Last month, Veterans Affairs Secretary Robert McDonald announced the two sides had reached a settlement agreement that was contingent on VA officials submitting by no later than February 13 a written plan for accomplishing the lawsuit’s goals.

“As part of this plan, VA is committed to utilizing the West Los Angeles Medical Center campus to serve the needs of veterans in a more Veteran-centric manner going forward,” the action plan said.

It sets both short- and long-range goals for accelerating housing placements for homeless veterans on and off the West L.A. campus, and for securing additional financial resources. The plan also addresses how the VA will tackle medical and mental health needs of veterans once they’re placed in housing.

In a joint statement, attorneys from the ACLU Foundation of Southern California, Public Counsel, and Inner City Law Center called the plan “a significant step forward toward meeting the immediate settlement obligations,” but acknowledged that “more will be needed to meet the objective of ending veteran homelessness in LA in 2015.”

Sapp said he’s confident that McDonald is “personally committed” to making the plan work.

“A dismissal of the lawsuit was entered in court this morning,” said Sapp. “We will continue to work on behalf of the plaintiffs to ensure that this plan is acceptable to them, and that the very specific timeline included in the plan is met.”

Several goals in the plan are expected to be met within the next 100 days, including working with the United Way’s Home for Good homeless initiative “to house 650 homeless veterans during the month of April 2015.”

The plan also calls for increasing funding the VA’s Supportive Services for Veteran Families, a crises intervention program that includes a safety net for newly homeless veterans and their families.

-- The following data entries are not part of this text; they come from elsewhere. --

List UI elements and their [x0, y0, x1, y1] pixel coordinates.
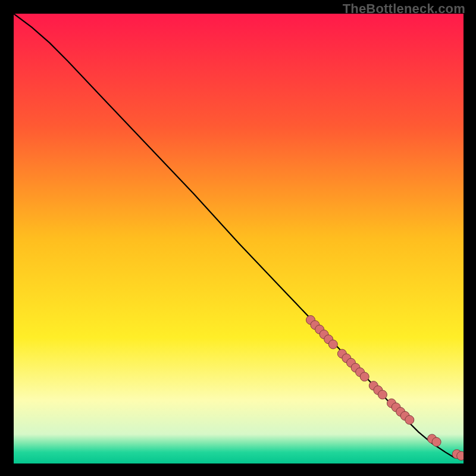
data-marker: [328, 340, 337, 349]
data-marker: [360, 372, 369, 381]
chart-svg: [14, 14, 464, 464]
data-marker: [432, 437, 441, 446]
plot-background: [14, 14, 464, 464]
chart-stage: TheBottleneck.com: [0, 0, 476, 476]
data-marker: [457, 452, 464, 461]
data-marker: [378, 390, 387, 399]
data-marker: [405, 415, 414, 424]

“If a veteran falls into homelessness, time-limited services are provided to assist in quickly reconnecting to housing and other services needed to end the crisis and promote stable living in permanent housing,” the plan said.

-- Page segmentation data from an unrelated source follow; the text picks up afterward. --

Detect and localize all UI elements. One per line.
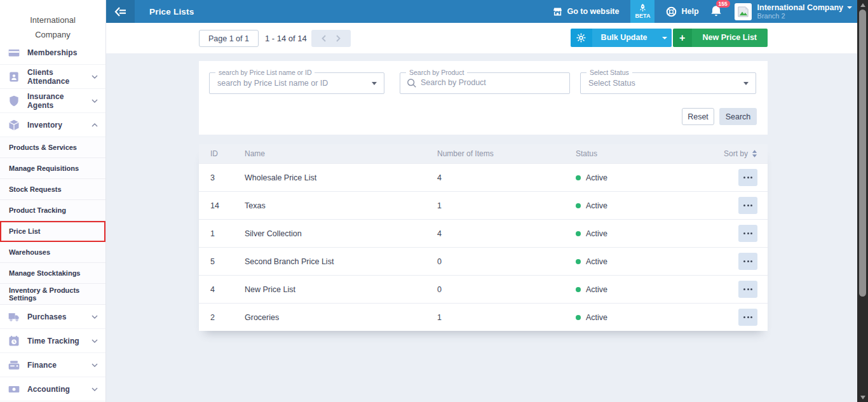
calendar-clock-icon [8,335,20,347]
cell-items: 1 [437,313,576,322]
gear-icon [571,29,592,47]
company-name-line1: International [0,13,105,27]
sidebar-collapse-button[interactable] [106,0,135,23]
scrollbar-down-arrow[interactable] [857,392,868,402]
sort-by-control[interactable]: Sort by [718,149,768,158]
company-switch-name: International Company [757,3,852,12]
banknote-icon [8,383,20,396]
cell-status: Active [576,257,718,266]
row-actions-button[interactable] [738,169,757,186]
go-to-website-link[interactable]: Go to website [552,6,620,17]
scrollbar-thumb[interactable] [859,10,866,297]
sidebar-item-purchases[interactable]: Purchases [0,305,105,329]
company-name-text: International Company [757,3,843,12]
row-actions-button[interactable] [738,281,757,298]
column-header-name: Name [245,149,437,158]
help-link[interactable]: Help [666,6,698,17]
status-label: Active [586,229,607,238]
image-placeholder-icon [737,6,749,18]
rocket-icon [639,4,646,12]
cash-register-icon [8,359,20,372]
cell-actions [718,253,768,270]
topbar-right: Go to website BETA Help 155 [552,0,857,23]
new-price-list-button[interactable]: + New Price List [673,29,768,47]
previous-page-button[interactable] [322,35,326,42]
sidebar-subitem-products-services[interactable]: Products & Services [0,137,105,158]
product-filter-legend: Search by Product [406,69,467,76]
chevron-down-icon [743,82,749,85]
scrollbar-up-arrow[interactable] [857,0,868,10]
row-actions-button[interactable] [738,225,757,242]
beta-button[interactable]: BETA [630,0,654,23]
product-search-field[interactable]: Search by Product [400,72,570,94]
notifications-button[interactable]: 155 [710,4,722,19]
sidebar-item-insurance-agents[interactable]: Insurance Agents [0,89,105,113]
chevron-down-icon [662,37,667,39]
cell-status: Active [576,285,718,294]
row-actions-button[interactable] [738,309,757,326]
sidebar-subitem-inventory-products-settings[interactable]: Inventory & Products Settings [0,284,105,305]
inventory-submenu: Products & Services Manage Requisitions … [0,137,105,305]
sidebar-item-inventory[interactable]: Inventory [0,113,105,137]
sidebar-subitem-manage-stocktakings[interactable]: Manage Stocktakings [0,263,105,284]
sidebar-subitem-warehouses[interactable]: Warehouses [0,242,105,263]
sidebar-subitem-price-list[interactable]: Price List [0,221,105,242]
new-price-list-label: New Price List [692,29,768,47]
sidebar-menu: Memberships Clients Attendance Insurance… [0,41,105,401]
bulk-update-button[interactable]: Bulk Update [571,29,672,47]
app-root: Memberships Clients Attendance Insurance… [0,0,868,402]
bulk-update-dropdown-caret[interactable] [658,29,672,47]
price-list-name-filter-select[interactable]: search by Price List name or ID search b… [209,72,384,94]
page-title: Price Lists [149,7,194,17]
cell-status: Active [576,173,718,182]
status-label: Active [586,201,607,210]
sidebar-item-label: Insurance Agents [27,92,92,110]
sidebar-item-clients-attendance[interactable]: Clients Attendance [0,65,105,89]
sidebar-subitem-stock-requests[interactable]: Stock Requests [0,179,105,200]
company-switcher[interactable]: International Company Branch 2 [735,3,852,20]
sidebar-subitem-product-tracking[interactable]: Product Tracking [0,200,105,221]
chevron-down-icon [92,363,98,367]
cell-status: Active [576,313,718,322]
table-row[interactable]: 3 Wholesale Price List 4 Active [199,163,768,191]
cell-items: 0 [437,257,576,266]
table-row[interactable]: 14 Texas 1 Active [199,191,768,219]
status-label: Active [586,285,607,294]
table-row[interactable]: 5 Second Branch Price List 0 Active [199,247,768,275]
chevron-down-icon [92,387,98,391]
table-row[interactable]: 1 Silver Collection 4 Active [199,219,768,247]
sidebar-item-accounting[interactable]: Accounting [0,377,105,401]
status-label: Active [586,313,607,322]
cell-name: Silver Collection [245,229,437,238]
table-row[interactable]: 2 Groceries 1 Active [199,303,768,331]
next-page-button[interactable] [336,35,341,42]
sidebar-item-label: Time Tracking [27,337,92,345]
page-selector[interactable]: Page 1 of 1 [199,30,259,47]
status-label: Active [586,257,607,266]
sidebar-item-time-tracking[interactable]: Time Tracking [0,329,105,353]
status-filter-select[interactable]: Select Status Select Status [580,72,756,94]
search-icon [407,78,417,88]
sidebar-company-header: International Company [0,0,105,50]
toolbar-actions: Bulk Update + New Price List [571,29,768,47]
search-button[interactable]: Search [719,108,757,125]
status-dot [576,315,581,320]
sidebar-item-label: Clients Attendance [27,68,92,86]
cell-items: 4 [437,229,576,238]
column-header-status: Status [576,149,718,158]
sidebar-subitem-manage-requisitions[interactable]: Manage Requisitions [0,158,105,179]
cell-actions [718,309,768,326]
row-actions-button[interactable] [738,197,757,214]
notification-count-badge: 155 [716,0,730,8]
storefront-icon [552,6,563,17]
sidebar-item-label: Inventory [27,121,92,130]
sidebar-item-finance[interactable]: Finance [0,353,105,377]
row-actions-button[interactable] [738,253,757,270]
results-range-label: 1 - 14 of 14 [265,34,307,43]
company-avatar [735,3,752,20]
reset-button[interactable]: Reset [682,108,714,125]
table-header-row: ID Name Number of Items Status Sort by [199,144,768,163]
sidebar: Memberships Clients Attendance Insurance… [0,0,106,402]
table-row[interactable]: 4 New Price List 0 Active [199,275,768,303]
cell-name: Texas [245,201,437,210]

Specifically, the program provides housing vouchers, rental assistance, help for housing relocation, credit counseling, help with security or utility deposits, child care and other services.

Los Angeles is targeted to receive grant funding for the program in late March or early April. The grant amount is expected to be announced in the next 60 days, according to the action plan.

Sapp said the goal of providing immediate emergency “bridge” housing for homeless vets is an important component of the plan.

“That’s been the missing component,” he said. “For a long time there hasn’t been any place where homeless veterans can just go after they’ve been released from the hospital and until they can find permanent housing.”

To help veterans who find housing away from the VA’s Westwood campus, “supported housing teams” of social workers, psychiatrists, nurses, addiction specialists and other professionals will provide “essential” on-site services, the plan said.

The VA also will expand the Homeless Patient Aligned Care Team to “meet the medical needs” of chronically homeless veterans. And the department will convene monthly town hall meetings with federal, state and local officials “to provide information and feedback regarding progress related to ending veteran homelessness in Greater Los Angeles.”

Under its long-range goals, the plan calls for hiring an urban planning firm to help the VA develop a new master plan for the West LA campus, including emergency and permanent housing.

Last month, McDonald said the goal was to have the urban planner hired by October.

“We look forward to participating in the next step of the process as the VA retains an urban planning firm and develops a comprehensive master land use plan for the West LA campus, focusing on permanent supportive housing and bridge housing for homeless veterans, women veterans, veterans with disabilities, and aging veterans,” said the joint statement from the ACLU and other attorneys.